Dienstag, 4. Juni 2013

TAG NEUN: Vom Fountain Fell nach Horton-In-Ribblesdale (ca. 6 Meilen)

Die Schafe sind extrem laut. Gestern waren es ja noch schöne sanfte Rufe aus weiter Ferne, die über die Hügel zogen. Jetzt klingt es so, als würde alle paar Minuten eines der Tiere an einer unsagbar schmerzhaften Krankheit sterben. Unsagbar, aber blökbar.
Aber ich bin erschöpft genug, um trotzdem schlafen zu können und manche der Geräusche klingen eigentlich auch ganz lustig. Es war ein heißer, heißer Tag. Da ich vorgestern vergessen hatte, mich einzucremen musste ich mich gestern und heute mit verschiedenen kleinen Sonnenbränden herumschlagen; am deutlichsten bemerkbar machen sich die beiden an den Spitzen meiner Ohren. Das klingt jetzt nach einem Elf.

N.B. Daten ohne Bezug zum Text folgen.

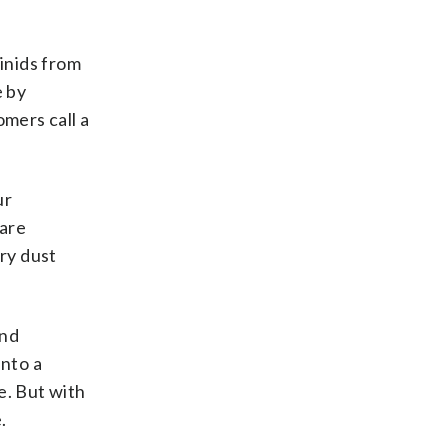
inids from
e by
mers call a
ur
 are
ry dust
and
into a
e. But with
.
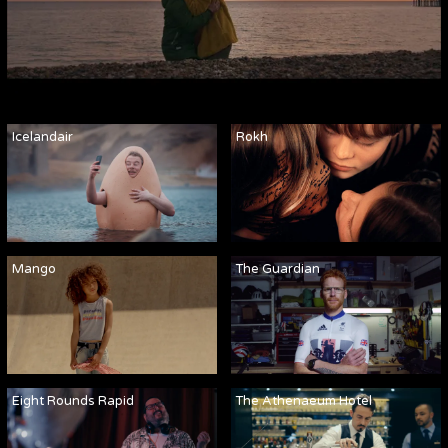
Icelandair
Rokh
Mango
The Guardian
Eight Rounds Rapid
The Athenaeum Hotel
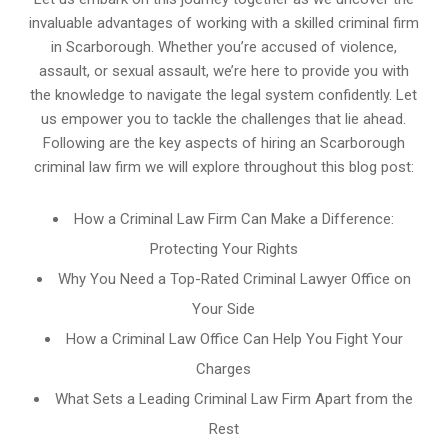
invaluable advantages of working with a skilled criminal firm
in Scarborough. Whether you’re accused of violence,
assault, or sexual assault, we’re here to provide you with
the knowledge to navigate the legal system confidently. Let
us empower you to tackle the challenges that lie ahead.
Following are the key aspects of hiring an Scarborough
criminal law firm we will explore throughout this blog post:
How a Criminal Law Firm Can Make a Difference:
Protecting Your Rights
Why You Need a Top-Rated Criminal Lawyer Office on
Your Side
How a Criminal Law Office Can Help You Fight Your
Charges
What Sets a Leading Criminal Law Firm Apart from the
Rest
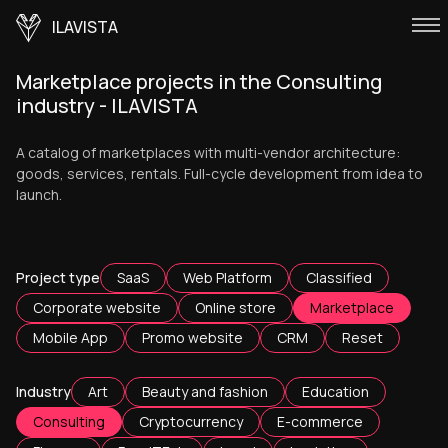
ILAVISTA
Marketplace projects in the Consulting
industry - ILAVISTA
A catalog of marketplaces with multi-vendor architecture:
goods, services, rentals. Full-cycle development from idea to
launch.
Project type
SaaS
Web Platform
Classified
Corporate website
Online store
Marketplace
Mobile App
Promo website
CRM
Reset
Industry
Art
Beauty and fashion
Education
Consulting
Cryptocurrency
E-commerce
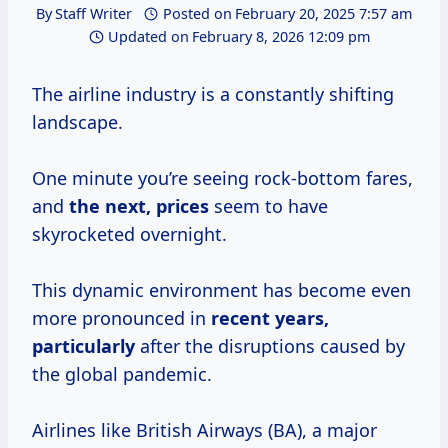
By
Staff Writer
Posted on
February 20, 2025 7:57 am
Updated on
February 8, 2026 12:09 pm
The airline industry is a constantly shifting
landscape.
One minute you’re seeing rock-bottom fares,
and
the
next, prices
seem to have
skyrocketed overnight.
This dynamic environment has become even
more pronounced in
recent years,
particularly
after the disruptions caused by
the global pandemic.
Airlines like British Airways (BA), a major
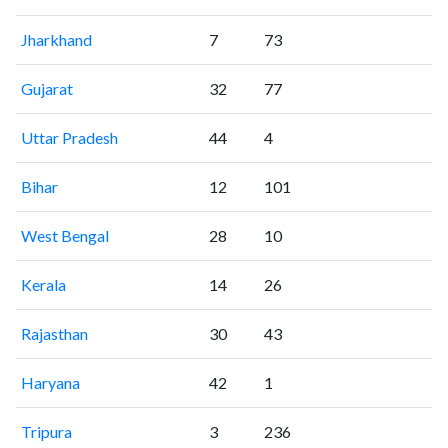
Jharkhand
7
73
Gujarat
32
77
Uttar Pradesh
44
4
Bihar
12
101
West Bengal
28
10
Kerala
14
26
Rajasthan
30
43
Haryana
42
1
Tripura
3
236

Ist aber so. Da sind kleine Spitzen. Und die tun weh.

Ich habe mit dem Erreichen von Horton am frühen Nachmittag oder späten Mittag das erste Drittel des Pennine Way abgeschlossen und das damit gefeiert, heute nicht mehr weiter zu laufen. Horton ist ein winziger Ort, in dem ein Café die Touristeninformation, ein Hotel die Post und ein Wohnwagen der Supermarkt ist. Alles, was man braucht, ist da. Ich konnte auch eine neue Kartusche bekommen und endlich geht der neue Kocher auch. Ich freue mich schon: morgen will ich kurz vor dem etwas größeren Dorf Hawes wild campen und hab mir in dem Café, das übrigens auch ein Outdoorausstatter ist, tolle gefriergetrocknete Outdoornahrung gekauft.
Ich bin noch nicht besonders gut im Planen, weiß nicht, ob ich die Etappen, die ich mir vornehme auch schaffen kann. Wär ja auch irgendwie langweilig. Wenn alles gut geht, sollte ich aber in zwei Nächten am höchsten Pub Englands sein, dessen Namen ich gerade vergessen habe. Dort kann man auch campen.

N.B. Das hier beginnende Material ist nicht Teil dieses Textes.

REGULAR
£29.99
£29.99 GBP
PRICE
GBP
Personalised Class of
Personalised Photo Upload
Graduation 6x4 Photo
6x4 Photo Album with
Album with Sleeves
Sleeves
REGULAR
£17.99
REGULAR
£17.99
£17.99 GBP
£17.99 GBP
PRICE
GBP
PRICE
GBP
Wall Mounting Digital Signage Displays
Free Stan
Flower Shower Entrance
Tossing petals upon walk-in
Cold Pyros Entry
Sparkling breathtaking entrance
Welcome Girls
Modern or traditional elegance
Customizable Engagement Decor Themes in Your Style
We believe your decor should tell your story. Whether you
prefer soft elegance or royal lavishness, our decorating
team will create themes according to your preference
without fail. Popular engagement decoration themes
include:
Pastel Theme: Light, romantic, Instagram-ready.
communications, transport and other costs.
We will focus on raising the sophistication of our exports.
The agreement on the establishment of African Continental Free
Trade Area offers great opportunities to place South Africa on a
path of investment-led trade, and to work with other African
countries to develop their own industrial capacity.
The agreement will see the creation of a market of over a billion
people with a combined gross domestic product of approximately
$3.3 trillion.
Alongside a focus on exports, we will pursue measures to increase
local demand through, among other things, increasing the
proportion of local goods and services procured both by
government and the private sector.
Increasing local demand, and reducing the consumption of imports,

Spätestens dort werde ich vielleicht auch den englischen Polizisten wiedersehen, den ich heute getroffen habe. Er wandert auch den Pennine Way, schläft immer in Hostels und lacht lustig. Ich habe mich lange mit ihm und zwei Frauen vom Campingplatz, die sich bei Ärzte-ohne-Grenzen in Afrika kennengelernt und jetzt einen dreimonatigen Roadtrip durch England, Irland, Kanada und die USA geplant haben, im Pub unterhalten, nachdem ich dort gegessen habe.

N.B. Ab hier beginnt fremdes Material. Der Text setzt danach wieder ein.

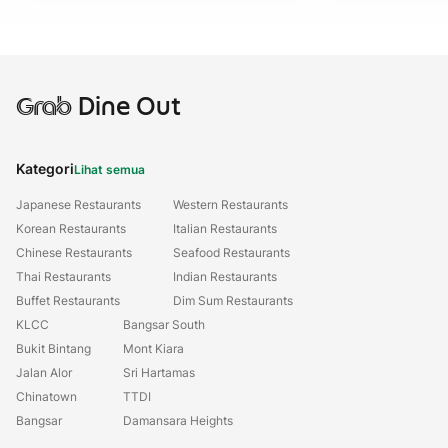
Grab
Dine Out
Kategori
Lihat semua
Japanese Restaurants
Western Restaurants
Korean Restaurants
Italian Restaurants
Chinese Restaurants
Seafood Restaurants
Thai Restaurants
Indian Restaurants
Buffet Restaurants
Dim Sum Restaurants
KLCC
Bangsar South
Bukit Bintang
Mont Kiara
Jalan Alor
Sri Hartamas
Chinatown
TTDI
Bangsar
Damansara Heights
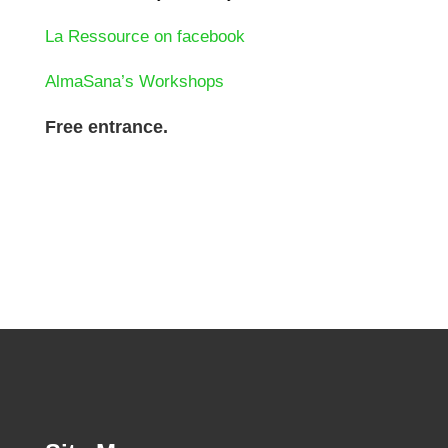
La Ressource on facebook
AlmaSana’s Workshops
Free entrance.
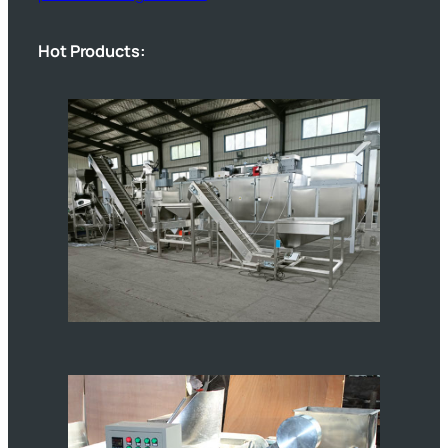
Hot Products:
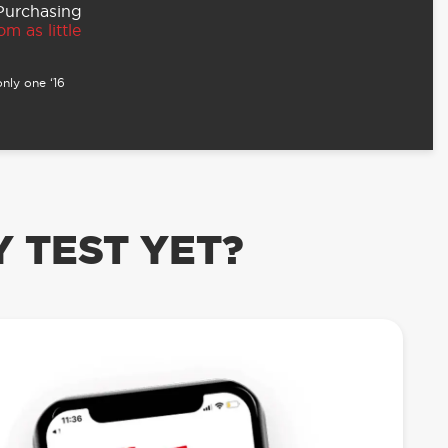
 Purchasing
m as little
nly one ‘16
 TEST YET?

Dann habe ich noch eine SMS aus einer Telefonzelle verschickt, was mir gleichzeitig total altertümlich und modern vorkam und liege nun im Zelt.

Zuletzt sei ein Wort zu Chris gesagt: Chris gehört dieser Camlingplatz, überall ist sein Name zu lesen. Er hat sich neben dem Block mit den sanitären Einrichtungen eine Art großes Zelt aufgebaut. Von außen sieht es aus wie ein großes, relativ stabiles Partyzelt, über das ungefähr fünfzehn weitere Partyzelte und mindestens genauso viele Plänen alle Art in Farbe geworfen und mehr oder weniger willkürlich mit Kabelbindern befestigt wurden. An jedem erdenklichen Gegenstand in ungefähr einem Meter Umkreis um das Zelt ist es mit dicken und dünnen, blauen und orangenen, durchhängenden und tatsächlich straffen Seilen vertäut.
Doch wenn man hineingeht — zum Beispiel, um sich anzumelden — betritt man einen Palast der Charity-Shop-Käufe. Wie Chris selbst sagt, ist nichts darin nicht aus einem. Teppiche an der Decke, Kristallgläser überall, Wände voller Beistelltische, Teppiche an den Wänden, Kerzenleuchter in jeder Form und Farbe, Teppiche auf die Boden, etliche komische Stühle, ein altes Klavier und der alte Mann Chris.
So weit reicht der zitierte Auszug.